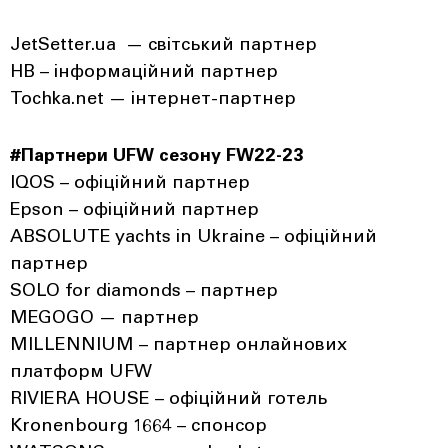
JetSetter.ua — світський партнер
НВ – інформаційний партнер
Tochka.net — інтернет-партнер
#Партнери UFW сезону FW22-23
IQOS – офіційний партнер
Epson – офіційний партнер
ABSOLUTE yachts in Ukraine – офіційний
партнер
SOLO for diamonds – партнер
MEGOGO — партнер
MILLENNIUM – партнер онлайнових
платформ UFW
RIVIERA HOUSE – офіційний готель
Kronenbourg 1664 – спонсор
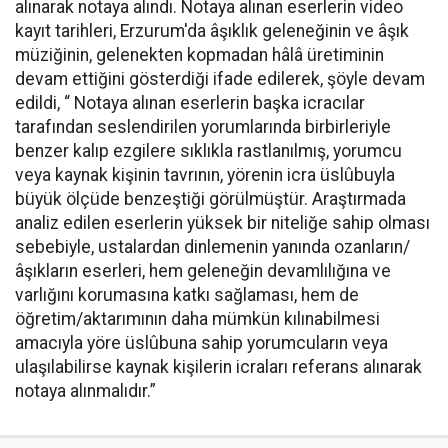
alınarak notaya alındı. Notaya alınan eserlerin video
kayıt tarihleri, Erzurum'da âşıklık geleneğinin ve âşık
müziğinin, gelenekten kopmadan hâlâ üretiminin
devam ettiğini gösterdiği ifade edilerek, şöyle devam
edildi, “ Notaya alınan eserlerin başka icracılar
tarafından seslendirilen yorumlarında birbirleriyle
benzer kalıp ezgilere sıklıkla rastlanılmış, yorumcu
veya kaynak kişinin tavrının, yörenin icra üslûbuyla
büyük ölçüde benzeştiği görülmüştür. Araştırmada
analiz edilen eserlerin yüksek bir niteliğe sahip olması
sebebiyle, ustalardan dinlemenin yanında ozanların/
âşıkların eserleri, hem geleneğin devamlılığına ve
varlığını korumasına katkı sağlaması, hem de
öğretim/aktarımının daha mümkün kılınabilmesi
amacıyla yöre üslûbuna sahip yorumcuların veya
ulaşılabilirse kaynak kişilerin icraları referans alınarak
notaya alınmalıdır.”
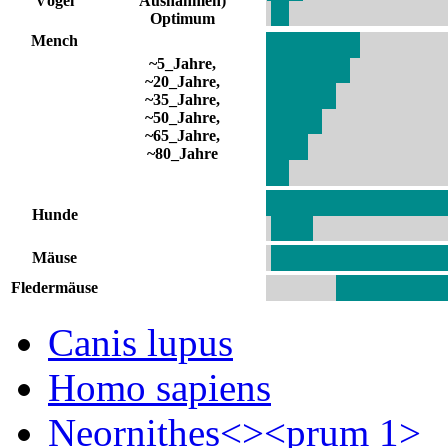
Vögel
Ausnahmen)
Optimum
Mench
~5_Jahre,
~20_Jahre,
~35_Jahre,
~50_Jahre,
~65_Jahre,
~80_Jahre
Hunde
Mäuse
Fledermäuse
Canis lupus
Homo sapiens
Neornithes<><prum 1>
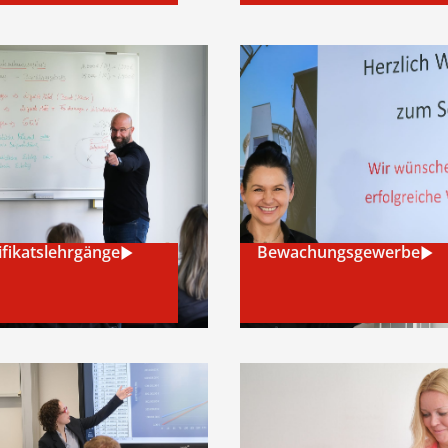
tik für
ildende
start: 24.08.2026.
– melden Sie sich jetzt an!
ifikatslehrgänge
Bewachungsgewerbe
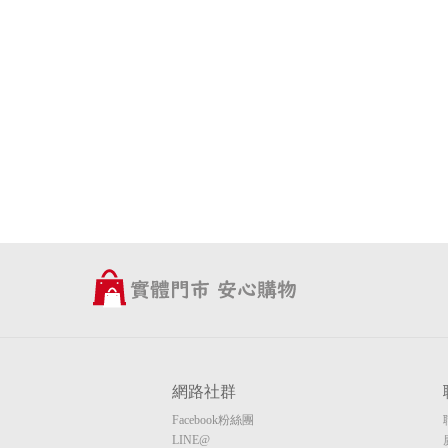
網路社群
Facebook粉絲團
LINE@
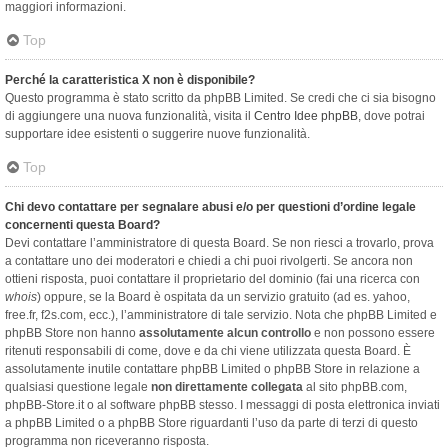
maggiori informazioni.
Top
Perché la caratteristica X non è disponibile?
Questo programma è stato scritto da phpBB Limited. Se credi che ci sia bisogno
di aggiungere una nuova funzionalità, visita il
Centro Idee phpBB
, dove potrai
supportare idee esistenti o suggerire nuove funzionalità.
Top
Chi devo contattare per segnalare abusi e/o per questioni d’ordine legale
concernenti questa Board?
Devi contattare l’amministratore di questa Board. Se non riesci a trovarlo, prova
a contattare uno dei moderatori e chiedi a chi puoi rivolgerti. Se ancora non
ottieni risposta, puoi contattare il proprietario del dominio (fai una ricerca con
whois
) oppure, se la Board è ospitata da un servizio gratuito (ad es. yahoo,
free.fr, f2s.com, ecc.), l’amministratore di tale servizio. Nota che phpBB Limited e
phpBB Store non hanno
assolutamente alcun controllo
e non possono essere
ritenuti responsabili di come, dove e da chi viene utilizzata questa Board. È
assolutamente inutile contattare phpBB Limited o phpBB Store in relazione a
qualsiasi questione legale
non direttamente collegata
al sito phpBB.com,
phpBB-Store.it o al software phpBB stesso. I messaggi di posta elettronica inviati
a phpBB Limited o a phpBB Store riguardanti l’uso da parte di terzi di questo
programma non riceveranno risposta.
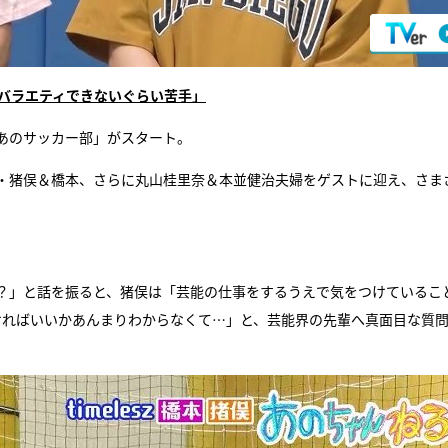
白「バラエティできないぐらい苦手」
あのサッカー部」がスタート。
sz・猪俣＆橋本、さらに丸山桂里奈＆本並健治夫婦をゲストに迎え、さま
。
？」と話を振ると、猪俣は「芸能の仕事をするうえで気をつけているこ
ければいいかあんまりわからなくて…」と、芸能界の先輩へ真面目な質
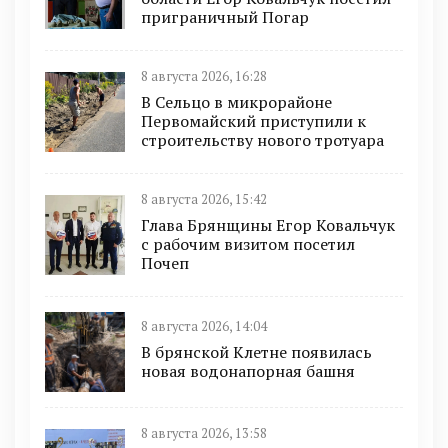
приграничный Погар
8 августа 2026, 16:28
В Сельцо в микрорайоне
Первомайский приступили к
строительству нового тротуара
8 августа 2026, 15:42
Глава Брянщины Егор Ковальчук
с рабочим визитом посетил
Почеп
8 августа 2026, 14:04
В брянской Клетне появилась
новая водонапорная башня
8 августа 2026, 13:58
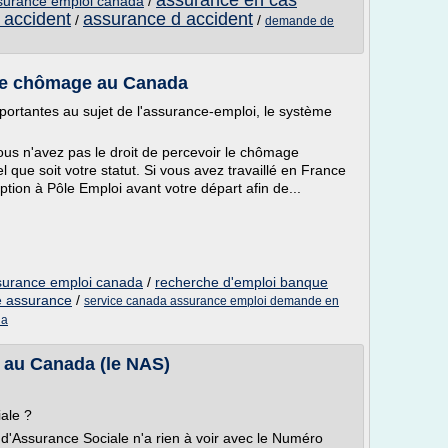
assurance en cas
surance emploi canada
/
 accident
assurance d accident
/
/
demande de
 le chômage au Canada
mportantes au sujet de l'assurance-emploi, le système
us n'avez pas le droit de percevoir le chômage
 que soit votre statut. Si vous avez travaillé en France
iption à Pôle Emploi avant votre départ afin de...
surance emploi canada
/
recherche d'emploi banque
e assurance
/
service canada assurance emploi demande en
da
 au Canada (le NAS)
ale ?
o d'Assurance Sociale n'a rien à voir avec le Numéro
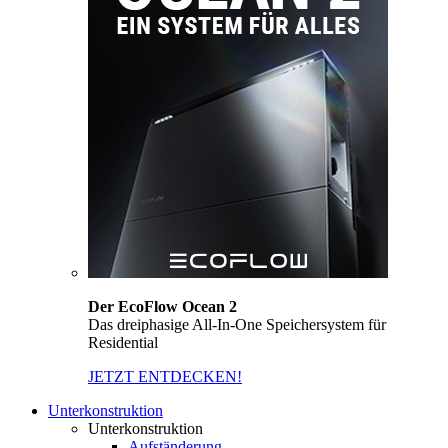
Der EcoFlow Ocean 2
Das dreiphasige All-In-One Speichersystem für
Residential
JETZT ENTDECKEN!
Unterkonstruktion
Unterkonstruktion
Aufständerung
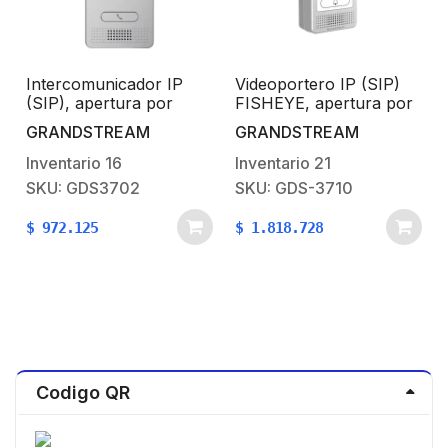
Intercomunicador IP
Videoportero IP (SIP)
(SIP), apertura por
FISHEYE, apertura por
código, Antivandálico
código, Antivandálico,
GRANDSTREAM
GRANDSTREAM
IK10, 2 relevadores,
llamada y/o tarjeta,
IP66, PoE
teclado retro-
Inventario
16
Inventario
21
iluminación
SKU: GDS3702
SKU: GDS-3710
$
972.125
$
1.818.728
Codigo QR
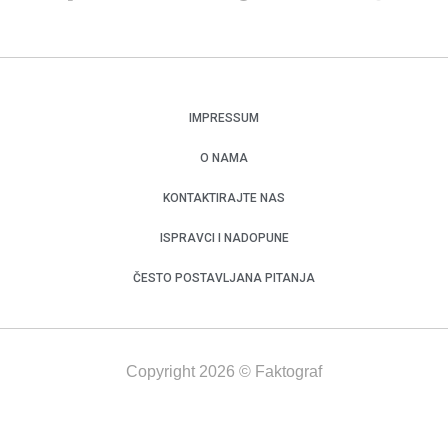
IMPRESSUM
O NAMA
KONTAKTIRAJTE NAS
ISPRAVCI I NADOPUNE
ČESTO POSTAVLJANA PITANJA
Copyright 2026 © Faktograf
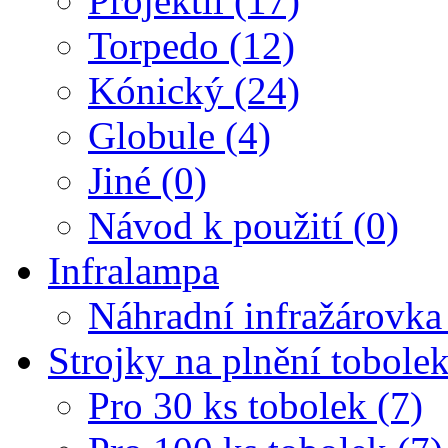
Projektil (17)
Torpedo (12)
Kónický (24)
Globule (4)
Jiné (0)
Návod k použití (0)
Infralampa
Náhradní infražárovka
Strojky na plnění tobole
Pro 30 ks tobolek (7)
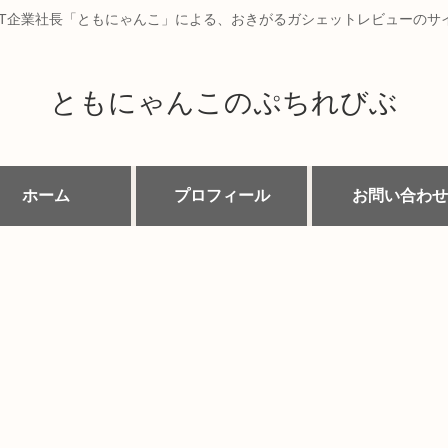
IT企業社長「ともにゃんこ」による、おきがるガシェットレビューのサ
ともにゃんこのぷちれびぶ
ホーム
プロフィール
お問い合わせ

════════════════

▸ How to complete this task: Read through the entries and copy each line in which "eserlerin" appears.

▸ Task output:
alınarak notaya alındı. Notaya alınan eserlerin video
edildi, “ Notaya alınan eserlerin başka icracılar
analiz edilen eserlerin yüksek bir niteliğe sahip olması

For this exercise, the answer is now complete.